Could you reproduce every entry as it stands, leaving the pictures behind?

+--

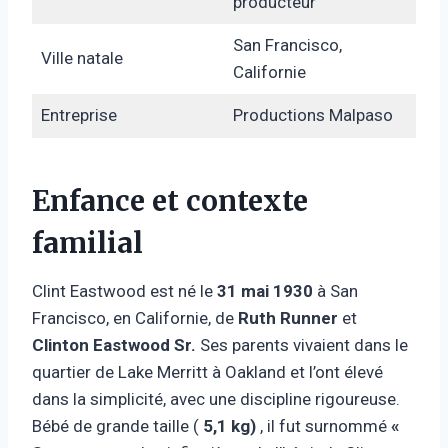
producteur
San Francisco,
Ville natale
Californie
Entreprise
Productions Malpaso
Enfance et contexte
familial
Clint Eastwood est né le
31 mai 1930
à San
Francisco, en Californie, de
Ruth Runner
et
Clinton Eastwood Sr.
Ses parents vivaient dans le
quartier de Lake Merritt à Oakland et l’ont élevé
dans la simplicité, avec une discipline rigoureuse.
Bébé de grande taille (
5,1 kg)
, il fut surnommé
«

+--

Task answer:
producteur
San Francisco,
Ville natale
Californie
Entreprise
Productions Malpaso
Enfance et contexte
familial
Clint Eastwood est né le
31 mai 1930
à San
Francisco, en Californie, de
Ruth Runner
et
Clinton Eastwood Sr.
Ses parents vivaient dans le
quartier de Lake Merritt à Oakland et l’ont élevé
dans la simplicité, avec une discipline rigoureuse.
Bébé de grande taille (
5,1 kg)
, il fut surnommé
«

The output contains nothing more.